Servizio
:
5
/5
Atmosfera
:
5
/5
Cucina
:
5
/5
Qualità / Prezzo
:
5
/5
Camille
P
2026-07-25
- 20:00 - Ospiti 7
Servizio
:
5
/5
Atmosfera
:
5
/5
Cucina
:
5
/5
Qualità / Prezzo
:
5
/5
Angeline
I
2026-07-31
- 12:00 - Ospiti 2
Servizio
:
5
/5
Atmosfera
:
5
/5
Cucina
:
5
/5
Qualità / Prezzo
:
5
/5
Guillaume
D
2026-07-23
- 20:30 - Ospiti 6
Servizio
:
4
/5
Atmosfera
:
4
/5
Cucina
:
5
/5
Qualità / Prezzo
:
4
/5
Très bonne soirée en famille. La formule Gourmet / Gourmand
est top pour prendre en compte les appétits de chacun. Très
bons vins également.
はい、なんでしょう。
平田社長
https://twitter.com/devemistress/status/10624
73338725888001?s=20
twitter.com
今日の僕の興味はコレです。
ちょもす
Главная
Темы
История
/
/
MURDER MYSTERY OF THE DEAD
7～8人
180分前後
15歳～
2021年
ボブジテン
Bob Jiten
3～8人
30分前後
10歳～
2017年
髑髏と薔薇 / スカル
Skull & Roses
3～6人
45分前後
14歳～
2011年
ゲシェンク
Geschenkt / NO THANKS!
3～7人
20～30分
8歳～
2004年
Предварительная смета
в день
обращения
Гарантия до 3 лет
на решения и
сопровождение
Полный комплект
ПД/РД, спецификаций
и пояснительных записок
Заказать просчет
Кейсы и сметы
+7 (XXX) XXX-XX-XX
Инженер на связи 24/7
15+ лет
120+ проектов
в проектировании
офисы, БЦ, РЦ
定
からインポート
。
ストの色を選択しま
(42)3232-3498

===

WHAT TO DO. Scan the records for the word "Très". Copy each line where it turns up.

REPLY TO THE EXERCISE.
Très bonne soirée en famille. La formule Gourmet / Gourmand
est top pour prendre en compte les appétits de chacun. Très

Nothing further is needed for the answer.